Cari Franchi, in questo sistema che arretra, in cui gli operatori non possono esprimere critiche  costruttive, come fare per riportarli ad una capacità dialettica, oppositiva del conformismo,  verso una realtà che non è utopia perché è già accaduta? Come riorientare dirigenti  disorientati? Licenziare direttori generali incompetenti, servi del potere? Depotenziare  organismi tecnici che non comprendono i nostri bisogni? Noi familiari, per non disperdere le  nostre risorse, per non farle rinsecchire ma rinvigorirle chiediamo di essere ascoltati, accolti  nelle istituzioni per co-progettare e co-gestire i nostri servizi, perché nostri sono; per co valutare i risultati. Ci è dovuto se non altro perché ne siamo i contribuenti: i soldi gestiti da  “loro” sono “nostri”. 

Se foste qui con noi, sarebbe per voi facile accorgervi che oggi la salute mentale e i servizi  correlati non costituiscono ancora una priorità e non lo è nemmeno la sofferenza di chi, come  noi e i nostri cari, vive la malattia mentale grave. Pensiamo che per riposizionare le priorità abbiamo bisogno di una riforma più del fare bene che del dire giusto. La salvezza verrà solo  dalla pratica, ci sembra un vostro insegnamento. 

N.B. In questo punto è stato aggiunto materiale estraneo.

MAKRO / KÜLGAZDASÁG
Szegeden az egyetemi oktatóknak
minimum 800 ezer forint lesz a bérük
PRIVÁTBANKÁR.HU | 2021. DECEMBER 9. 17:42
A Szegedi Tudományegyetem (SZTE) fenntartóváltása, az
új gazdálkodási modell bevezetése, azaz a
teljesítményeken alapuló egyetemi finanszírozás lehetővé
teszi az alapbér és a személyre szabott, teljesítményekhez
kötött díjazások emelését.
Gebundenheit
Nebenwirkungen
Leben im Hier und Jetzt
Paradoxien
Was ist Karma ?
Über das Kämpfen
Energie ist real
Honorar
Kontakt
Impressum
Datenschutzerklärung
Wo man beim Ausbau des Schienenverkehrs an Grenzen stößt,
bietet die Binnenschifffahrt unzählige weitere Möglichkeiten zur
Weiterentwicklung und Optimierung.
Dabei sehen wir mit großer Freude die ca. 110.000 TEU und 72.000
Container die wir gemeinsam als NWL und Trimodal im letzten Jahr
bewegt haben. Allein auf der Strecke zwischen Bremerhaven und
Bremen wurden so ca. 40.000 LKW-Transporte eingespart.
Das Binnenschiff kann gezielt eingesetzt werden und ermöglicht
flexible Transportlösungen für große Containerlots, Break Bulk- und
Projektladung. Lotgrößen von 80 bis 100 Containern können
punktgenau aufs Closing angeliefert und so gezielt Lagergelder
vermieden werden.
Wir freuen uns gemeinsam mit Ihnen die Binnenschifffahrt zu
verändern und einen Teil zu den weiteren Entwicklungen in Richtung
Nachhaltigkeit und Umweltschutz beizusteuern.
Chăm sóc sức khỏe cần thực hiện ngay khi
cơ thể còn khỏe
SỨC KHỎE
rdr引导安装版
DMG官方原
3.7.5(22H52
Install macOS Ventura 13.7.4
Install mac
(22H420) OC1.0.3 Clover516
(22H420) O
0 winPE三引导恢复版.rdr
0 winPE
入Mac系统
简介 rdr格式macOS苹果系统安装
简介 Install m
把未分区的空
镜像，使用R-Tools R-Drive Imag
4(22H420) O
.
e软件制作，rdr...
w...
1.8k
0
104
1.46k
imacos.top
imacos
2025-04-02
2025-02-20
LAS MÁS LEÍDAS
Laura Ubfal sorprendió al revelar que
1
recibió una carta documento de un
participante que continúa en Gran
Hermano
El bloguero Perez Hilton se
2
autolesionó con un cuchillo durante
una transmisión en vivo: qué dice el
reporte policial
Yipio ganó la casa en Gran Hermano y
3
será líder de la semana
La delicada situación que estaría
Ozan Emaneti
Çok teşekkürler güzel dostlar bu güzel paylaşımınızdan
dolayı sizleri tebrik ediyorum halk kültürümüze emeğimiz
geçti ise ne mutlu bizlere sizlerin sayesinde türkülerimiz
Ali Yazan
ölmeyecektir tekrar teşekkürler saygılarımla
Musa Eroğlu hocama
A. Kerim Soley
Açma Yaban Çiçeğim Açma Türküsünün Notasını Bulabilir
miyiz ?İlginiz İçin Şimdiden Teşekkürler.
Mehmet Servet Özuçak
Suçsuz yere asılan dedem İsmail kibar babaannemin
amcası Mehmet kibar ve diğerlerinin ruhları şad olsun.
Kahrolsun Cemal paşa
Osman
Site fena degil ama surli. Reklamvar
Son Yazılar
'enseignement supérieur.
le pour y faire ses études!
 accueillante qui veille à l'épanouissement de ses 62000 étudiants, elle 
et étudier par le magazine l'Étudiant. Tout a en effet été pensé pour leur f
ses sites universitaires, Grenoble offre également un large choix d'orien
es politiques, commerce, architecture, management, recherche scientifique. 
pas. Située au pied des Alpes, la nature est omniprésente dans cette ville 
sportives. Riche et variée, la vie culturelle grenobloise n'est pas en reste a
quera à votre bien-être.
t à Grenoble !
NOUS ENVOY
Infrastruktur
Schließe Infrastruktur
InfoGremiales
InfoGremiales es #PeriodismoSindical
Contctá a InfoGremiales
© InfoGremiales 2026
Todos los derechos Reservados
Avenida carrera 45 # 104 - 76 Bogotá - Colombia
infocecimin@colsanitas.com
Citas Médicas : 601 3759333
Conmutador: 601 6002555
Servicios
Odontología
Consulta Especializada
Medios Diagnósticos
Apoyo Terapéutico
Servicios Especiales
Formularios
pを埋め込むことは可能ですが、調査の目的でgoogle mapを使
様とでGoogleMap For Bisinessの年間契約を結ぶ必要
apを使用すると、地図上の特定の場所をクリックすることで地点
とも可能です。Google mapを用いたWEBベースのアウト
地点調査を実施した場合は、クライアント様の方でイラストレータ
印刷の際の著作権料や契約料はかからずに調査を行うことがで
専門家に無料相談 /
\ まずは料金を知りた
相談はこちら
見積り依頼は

Oggi, secondo noi, serve un nuovo Piano della Salute Mentale, che prenda in considerazione esplicitamente, senza reticenze questo aspetto della sofferenza, delle difficoltà quotidiane vissute per anni, soprattutto quando la malattia esordisce in età giovane, spezzando vite,  spazzando via irreparabilmente anni di vita. Ci piacerebbe molto parlarne con voi.  

Oltre i programmi di medio-lungo termine, a noi sembra che un rimedio immediato consista  nell’aggiornare i Livelli Essenziali di Assistenza, con definizione di precisi standard di struttura  e processo, impedendo che questi siano condizionati da ridotte (asserite tali) risorse  economiche, e diventino così diritti esigibili e doveri istituzionali incomprimibili dai  “ragionieri”. Vanno introdotte sanzioni automatiche per i responsabili qualora questi LEA  non siano soddisfatti, a garanzia di chi è soggetto debole. Chiediamo che siano da tutti intesi  come diritti inalienabili e diventino LEA=LIVELLI ETICI di AIUTO. Siamo convinti che oggi la  partita sia molto più politica che tecnica. Ci servono quindi politici lungimiranti, insieme a  tecnici leali e non asserviti al potere, alleati “della gente”, non dei potenti di turno. 

Noi familiari chiediamo ciò che è GIUSTO, vogliamo vogare in squadra, come hai detto tu  Franco Basaglia, per fare INSIEME, con tutti, di più e meglio. Per salvaguardare diritti, che  quando rispettati producono vantaggi per tutti, non per pochi.  

Per noi soci di Afasop siete sempre vivi (del resto lo disse Sartre da voi ammirato: “Ci sono  dei morti che, vivono, che condizionano il nostro ancoraggio e si fanno istituire, una volta  scomparsi, come nostro avvenire, come nostro futuro”) e abbiamo ancora bisogno di voi  come certezze per affrontare in maggiore sicurezza vite difficili, per poter continuare a  curare i nostri cari come si deve, non come si può.